━━━━━ Available records ━━━━━
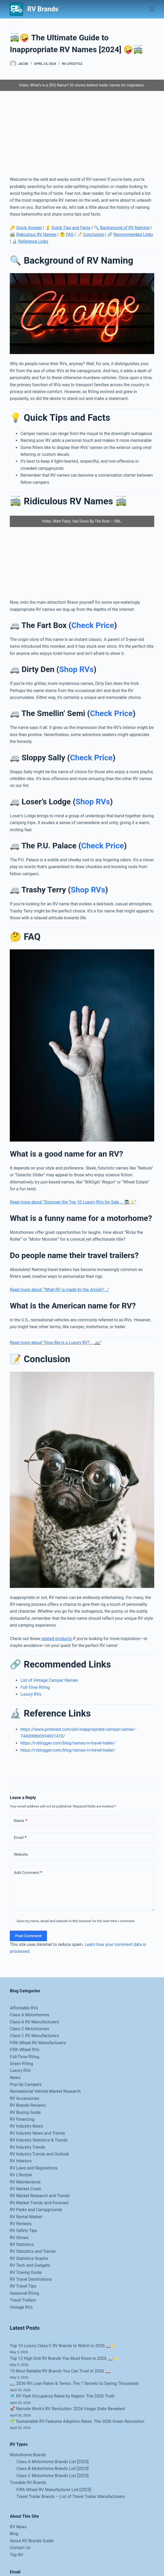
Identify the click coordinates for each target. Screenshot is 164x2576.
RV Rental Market (26, 2216)
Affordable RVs (24, 2007)
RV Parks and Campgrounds (36, 2209)
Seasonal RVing (24, 2293)
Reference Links (33, 241)
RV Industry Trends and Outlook (39, 2154)
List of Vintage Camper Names (49, 1680)
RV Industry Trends (27, 2147)
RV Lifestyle (72, 64)
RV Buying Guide (25, 2112)
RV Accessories (24, 2098)
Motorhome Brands (28, 2454)
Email (20, 1837)
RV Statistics (22, 2244)
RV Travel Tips (23, 2286)
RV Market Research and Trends (40, 2195)
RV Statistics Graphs (29, 2258)
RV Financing (22, 2119)
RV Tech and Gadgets (30, 2265)
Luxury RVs (30, 1694)
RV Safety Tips (23, 2230)
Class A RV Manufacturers (34, 2021)
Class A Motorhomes (29, 2014)
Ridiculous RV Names (36, 234)
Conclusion (93, 234)
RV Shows (19, 2237)
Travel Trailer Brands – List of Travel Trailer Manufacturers (70, 2496)
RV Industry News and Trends (37, 2133)
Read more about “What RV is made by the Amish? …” (59, 1289)
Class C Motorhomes (29, 2028)
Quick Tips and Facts (71, 227)
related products (56, 1638)
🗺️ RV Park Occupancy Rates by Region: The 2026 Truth (62, 2396)
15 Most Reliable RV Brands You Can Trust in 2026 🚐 (60, 2371)
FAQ (70, 234)
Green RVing (21, 2063)
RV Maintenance (25, 2181)
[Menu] (151, 9)
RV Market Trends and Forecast (39, 2202)
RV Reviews (21, 2223)
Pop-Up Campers (25, 2084)
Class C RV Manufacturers (34, 2035)
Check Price (92, 625)
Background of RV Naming (124, 227)
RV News (18, 2526)
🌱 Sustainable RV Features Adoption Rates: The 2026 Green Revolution (77, 2421)
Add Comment (28, 1872)
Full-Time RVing (35, 1687)
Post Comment (28, 1936)
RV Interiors (21, 2160)
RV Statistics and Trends (32, 2251)
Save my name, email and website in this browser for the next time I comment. (76, 1921)
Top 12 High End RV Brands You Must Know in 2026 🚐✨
━━━━━
» **Task directions**
From the data above, return every line from the line that has "RV Rental Market (26, 2216)" up to and including the line that has "RV Safety Tips (23, 2230)", exactly.

» **Solution below**
RV Rental Market (26, 2216)
Affordable RVs (24, 2007)
RV Parks and Campgrounds (36, 2209)
Seasonal RVing (24, 2293)
Reference Links (33, 241)
RV Industry Trends and Outlook (39, 2154)
List of Vintage Camper Names (49, 1680)
RV Industry Trends (27, 2147)
RV Lifestyle (72, 64)
RV Buying Guide (25, 2112)
RV Accessories (24, 2098)
Motorhome Brands (28, 2454)
Email (20, 1837)
RV Statistics (22, 2244)
RV Travel Tips (23, 2286)
RV Market Research and Trends (40, 2195)
RV Statistics Graphs (29, 2258)
RV Financing (22, 2119)
RV Tech and Gadgets (30, 2265)
Luxury RVs (30, 1694)
RV Safety Tips (23, 2230)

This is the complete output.